Reducing Piracy is Key to Growth in European Software Industry

In outlining the findings of a major new study, Price Waterhouse and the Business Software Alliance (BSA) told journalists and European business leaders that the growth of Western Europe’s packaged software industry is being stifled by software piracy.

“The growth of the European software industry is being held back by the unlawful copying and distribution of computer programs,” said Mark Hendrick, Member European Parliament, who attended the announcement at The Management Centre Europe. “The challenge now is for European governments to enforce the laws.” According to the new study, “The Impact of Software Piracy on Western European Economies,” the packaged software industry has made significant contributions to economies throughout Western Europe.

In 1996, the packaged software industry generated $37 billion in sales; 334,181 jobs and $15 billion in tax revenues in Western Europe. Meanwhile, four out of ten PC business software applications used in Western Europe in 1996 were illegal.

“Our study shows that even small percentage reductions in software piracy can lead to dramatic increases in packaged software sales and, as a result, a rise in jobs and tax revenues,” said Emilia Knight, vice president BSA Europe. “Thus, Europe needs to fight piracy from a common front.”

If the current Western European average piracy rate of 43 percent for PC business software had been reduced to the U.S. level of 27 percent for 1996, there would have been an estimated $23 billion increase in sales of software products.

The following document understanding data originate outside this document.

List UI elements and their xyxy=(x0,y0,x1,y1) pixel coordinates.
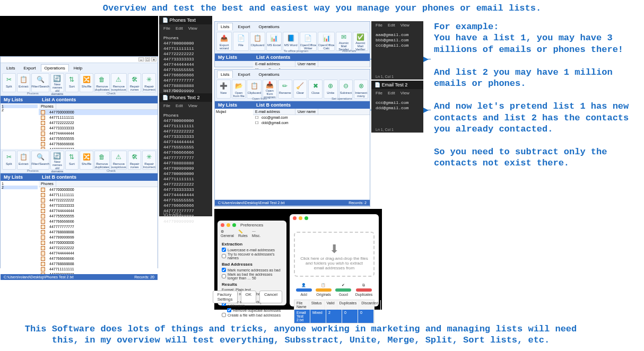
prefs-tab-general[interactable]: ⚙General xyxy=(221,230,234,238)
menu-file[interactable]: File xyxy=(376,91,382,95)
menu-file[interactable]: File xyxy=(163,26,170,31)
list-item[interactable]: 447733333333 xyxy=(39,126,158,131)
list-index-2[interactable]: 2 xyxy=(2,108,38,112)
toolbar-split-button[interactable]: ✂Split xyxy=(2,151,16,170)
menu-file[interactable]: File xyxy=(163,103,170,108)
toolbar-sort-button[interactable]: ⇅Sort xyxy=(65,151,79,170)
toolbar-new-button[interactable]: ➕New xyxy=(216,80,231,99)
list-item[interactable]: 447799999999 xyxy=(39,235,158,240)
toolbar-repair-incorrect-button[interactable]: ✳Repair Incorrect xyxy=(142,73,156,92)
list-index-2b[interactable]: 2 xyxy=(2,186,38,189)
list-index-1[interactable]: 1 xyxy=(2,104,38,108)
toolbar-clear-button[interactable]: 🧹Clear xyxy=(293,80,308,99)
tab-lists[interactable]: Lists xyxy=(217,71,233,78)
close-dot[interactable] xyxy=(221,223,224,227)
tab-operations[interactable]: Operations xyxy=(255,23,283,30)
menu-edit[interactable]: Edit xyxy=(176,26,183,31)
list-index-1b[interactable]: 1 xyxy=(2,182,38,186)
toolbar-repair-zones-button[interactable]: 🛠Repair zones xyxy=(128,151,142,170)
menu-view[interactable]: View xyxy=(401,91,410,95)
menu-edit[interactable]: Edit xyxy=(176,103,183,108)
toolbar-export-wizard-button[interactable]: 📤Export wizard xyxy=(216,32,232,51)
toolbar-remove-suspicious-button[interactable]: ⚠Remove suspicious xyxy=(111,151,127,170)
toolbar-sort-button[interactable]: ⇅Sort xyxy=(65,73,79,92)
toolbar-new-names-old-domains-button[interactable]: 🔄New names old domains xyxy=(50,151,64,170)
toolbar-openoffice-calc-button[interactable]: 📊OpenOffice Calc xyxy=(318,32,335,51)
list-item[interactable]: 447700000000 xyxy=(39,187,158,192)
list-item[interactable]: 447788888888 xyxy=(39,261,158,267)
menu-edit[interactable]: Edit xyxy=(388,91,395,95)
chk-numeric-bad[interactable] xyxy=(222,268,226,272)
toolbar-atomic-mail-verifier-button[interactable]: ✅Atomic Mail Verifier xyxy=(353,32,368,51)
cancel-button[interactable]: Cancel xyxy=(259,291,282,303)
toolbar-unite-button[interactable]: ⊕Unite xyxy=(324,80,338,99)
minimize-dot[interactable] xyxy=(227,223,230,227)
tab-export[interactable]: Export xyxy=(20,64,39,72)
toolbar-shuffle-button[interactable]: 🔀Shuffle xyxy=(80,73,93,92)
toolbar-intersect-many-button[interactable]: ⊗Intersect many xyxy=(354,80,368,99)
chk-bad-file[interactable] xyxy=(222,313,226,317)
toolbar-open-from-program-button[interactable]: 📥Open from program xyxy=(263,80,277,99)
factory-settings-button[interactable]: Factory Settings xyxy=(213,291,238,303)
list-item[interactable]: 447755555555 xyxy=(39,214,158,219)
list-item[interactable]: 447700000000 xyxy=(39,240,158,245)
toolbar-repair-incorrect-button[interactable]: ✳Repair Incorrect xyxy=(142,151,156,170)
zoom-dot[interactable] xyxy=(304,216,308,220)
toolbar-close-button[interactable]: ✖Close xyxy=(308,80,323,99)
zoom-dot[interactable] xyxy=(232,223,236,227)
table-row[interactable]: Email Test 2.txt Mixed 2 0 0 xyxy=(294,310,374,323)
chk-lowercase[interactable] xyxy=(222,248,226,252)
prefs-tab-misc[interactable]: ⋯Misc. xyxy=(252,230,260,238)
menu-view[interactable]: View xyxy=(401,23,410,28)
chk-recover-names[interactable] xyxy=(222,254,226,258)
tab-lists[interactable]: Lists xyxy=(217,23,233,30)
tab-operations[interactable]: Operations xyxy=(41,64,69,72)
list-item[interactable]: 447711111111 xyxy=(39,267,158,272)
app3-sidebar-item[interactable]: Mojad xyxy=(216,110,252,113)
list-item[interactable]: 447733333333 xyxy=(39,203,158,208)
chk-remove-dup[interactable] xyxy=(227,308,231,312)
toolbar-clipboard-button[interactable]: 📋Clipboard xyxy=(250,32,265,51)
menu-file[interactable]: File xyxy=(376,23,382,28)
toolbar-repair-zones-button[interactable]: 🛠Repair zones xyxy=(128,73,142,92)
list-item[interactable]: ☐ddd@gmail.com xyxy=(253,120,370,126)
list-item[interactable]: 447733333333 xyxy=(39,272,158,274)
tab-lists[interactable]: Lists xyxy=(3,64,19,72)
list-item[interactable]: 447711111111 xyxy=(39,115,158,120)
list-item[interactable]: 447766666666 xyxy=(39,219,158,224)
list-item[interactable]: 447777777777 xyxy=(39,224,158,230)
drop-zone[interactable]: ⬇ Click here or drag-and-drop the files … xyxy=(294,232,375,277)
list-item[interactable]: 447788888888 xyxy=(39,230,158,235)
menu-view[interactable]: View xyxy=(188,103,197,108)
toolbar-filter-search-button[interactable]: 🔍Filter/Search xyxy=(31,73,49,92)
ok-button[interactable]: OK xyxy=(241,291,257,303)
toolbar-rename-button[interactable]: ✏Rename xyxy=(278,80,292,99)
list-item[interactable]: 447744444444 xyxy=(39,208,158,214)
toolbar-open-from-file-button[interactable]: 📂Open from file xyxy=(232,80,246,99)
list-item[interactable]: 447722222222 xyxy=(39,245,158,251)
list-item[interactable]: 447766666666 xyxy=(39,256,158,261)
list-item[interactable]: 447711111111 xyxy=(39,192,158,198)
toolbar-clipboard-button[interactable]: 📋Clipboard xyxy=(247,80,262,99)
close-dot[interactable] xyxy=(293,216,297,220)
toolbar-remove-duplicates-button[interactable]: 🗑Remove duplicates xyxy=(94,73,110,92)
toolbar-split-button[interactable]: ✂Split xyxy=(2,73,16,92)
toolbar-atomic-mail-sender-button[interactable]: ✉Atomic Mail Sender xyxy=(336,32,351,51)
toolbar-new-names-old-domains-button[interactable]: 🔄New names old domains xyxy=(50,73,64,92)
toolbar-extract-button[interactable]: 📋Extract xyxy=(17,151,31,170)
toolbar-subtract-button[interactable]: ⊖Subtract xyxy=(339,80,353,99)
tab-help[interactable]: Help xyxy=(70,64,86,72)
toolbar-remove-suspicious-button[interactable]: ⚠Remove suspicious xyxy=(111,73,127,92)
toolbar-shuffle-button[interactable]: 🔀Shuffle xyxy=(80,151,93,170)
list-item[interactable]: 447744444444 xyxy=(39,131,158,136)
toolbar-file-button[interactable]: 📄File xyxy=(233,32,248,51)
tab-export[interactable]: Export xyxy=(234,23,254,30)
list-item[interactable]: 447766666666 xyxy=(39,142,158,147)
prefs-tab-rules[interactable]: 📏Rules xyxy=(238,230,248,238)
toolbar-filter-search-button[interactable]: 🔍Filter/Search xyxy=(31,151,49,170)
chk-longer-bad[interactable] xyxy=(222,274,226,278)
maximize-button[interactable]: □ xyxy=(145,57,150,62)
close-button[interactable]: × xyxy=(151,57,156,62)
toolbar-openoffice-writer-button[interactable]: 📄OpenOffice Writer xyxy=(300,32,317,51)
list-item[interactable]: 447700000000 xyxy=(39,110,158,115)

This would have led to the creation of another201,645 jobs – unemployment is a serious issue in Europe — and an additional $9.5 billion in tax revenue in 1996 alone.

If software piracy can be kept down to this level, an additional 258,651 jobs, $13.9 billion in tax revenues and $37.4 billion in sales could be generated by the year 2001 — on top of the industry growth already predicted.

The study is available from the BSA’s European office beginning today.